YOUR INSTRUCTIONS.
What you output must be the exact lines from the first line of the data through the one holding "палатинния израстък; при", with no pictures.

GIVEN DATA.
# # #

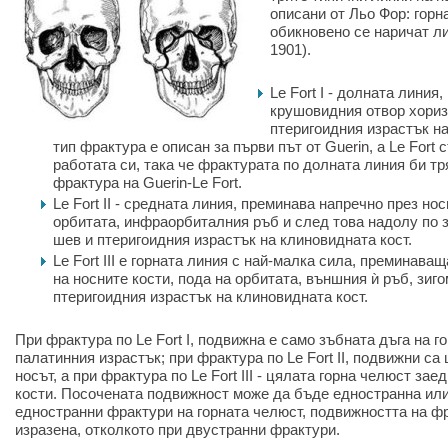
описани от Льо Фор: горна
обикновено се наричат ли
1901).
Le Fort I - долната линия
крушовидния отвор хориз
птеригоидния израстък на
тип фрактура е описан за първи път от Guerin, а Le Fort
работата си, така че фрактурата по долната линия би т
фрактура на Guerin-Le Fort.
Le Fort II - средната линия, преминава напречно през нос
орбитата, инфраорбиталния ръб и след това надолу по 
шев и птеригоидния израстък на клиновидната кост.
Le Fort III е горната линия с най-малка сила, преминава
на носните кости, пода на орбитата, външния ѝ ръб, зиг
птеригоидния израстък на клиновидната кост.
При фрактура по Le Fort I, подвижна е само зъбната дъга на г
палатинния израстък; при фрактура по Le Fort II, подвижни са
носът, а при фрактура по Le Fort III - цялата горна челюст зае
кости. Посочената подвижност може да бъде едностранна или
едностранни фрактури на горната челюст, подвижността на ф
изразена, отколкото при двустранни фрактури.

# # #

COMPLETED EXERCISE.
описани от Льо Фор: горна
обикновено се наричат ли
1901).
Le Fort I - долната линия
крушовидния отвор хориз
птеригоидния израстък на
тип фрактура е описан за първи път от Guerin, а Le Fort
работата си, така че фрактурата по долната линия би т
фрактура на Guerin-Le Fort.
Le Fort II - средната линия, преминава напречно през нос
орбитата, инфраорбиталния ръб и след това надолу по 
шев и птеригоидния израстък на клиновидната кост.
Le Fort III е горната линия с най-малка сила, преминава
на носните кости, пода на орбитата, външния ѝ ръб, зиг
птеригоидния израстък на клиновидната кост.
При фрактура по Le Fort I, подвижна е само зъбната дъга на г
палатинния израстък; при фрактура по Le Fort II, подвижни са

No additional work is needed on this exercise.